Saygılı, mektubunda İmralı'da kalan Abdullah Öcalan'la ilgili şunları kaydetti: “Televizyonda “Apo”nun İmralı’daki çalışma masasını ve sandalyesini gördüm. Çok hoşuma gitti. Bizimkiler plastik. Onlardan talep etmeyi düşünüyorum idareden. Bu işin sonu sekreteryaya kadar gider. Bir de duyduk ki ev hapsi falan..Öyle olursa “darbeciler” olarak İmralı’ya transferi talep etmeyi düşünüyoruz.”

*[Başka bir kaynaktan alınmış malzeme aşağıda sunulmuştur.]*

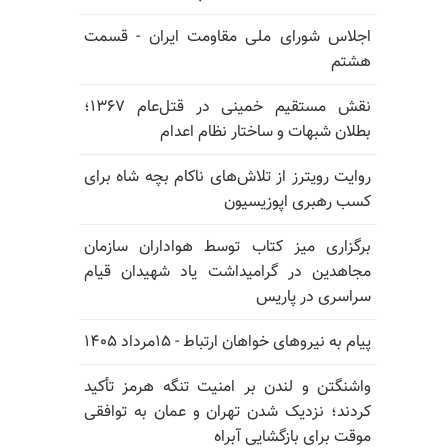
اجلاس شورای ملی مقاومت ایران - قسمت
هشتم
نقش مستقیم خمینی در قتل‌عام ۱۳۶۷؛
بطلان شبهات و ساختار نظام اعدام
روایت رویترز از تلاش‌های ناکام بچه شاه برای
کسب رهبری اپوزیسیون
برگزاری میز کتاب توسط هواداران سازمان
مجاهدین در گرامیداشت یاد شهیدان قیام
سراسری در پاریس
پیام به نیروهای خواهان ارتباط - ۱۵مرداد ۱۴۰۵
واشنگتن و لندن بر امنیت تنگه هرمز تأکید
کردند؛ نزدیک شدن تهران و عمان به توافقی
موقت برای بازگشایی آبراه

'Özgürlük doğru bildiğin yolda sesini yükseltmektir'
Saygılı’nın mektubunda “özgürlük” vurgusu da şu şekilde yer aldı: “Özgürlük. O kadar değerli ki benim için anlatamam. Ama özgürlük deyince Boğaz’da dolaşabilmeyi, Pierre Lotti tepesinden güneşin doğuşunu izlemeyi kastetmiyorum. Kiralık kalem ve kiralık beyinleri ile önüne konanı okuyan, imzalayan, karşılığında aldığı paralarla Pierre Lotti manzaralı villa alan satılık uşaklara inat minnetsizce yaşamaktan bahsediyorum. Hırsıza hırsız, ahlaksıza ahlaksız, yolsuza yolsuz diyebilme, bunları yazabilme ve imzalayabilmekten bahsediyorum. Yani doğru bildiğin yolda sesini yükseltme ve yeni nesile miras bırakmaktan bahsediyorum. Bedeli bizi tutsak yapmaz. Söylememek yapar.”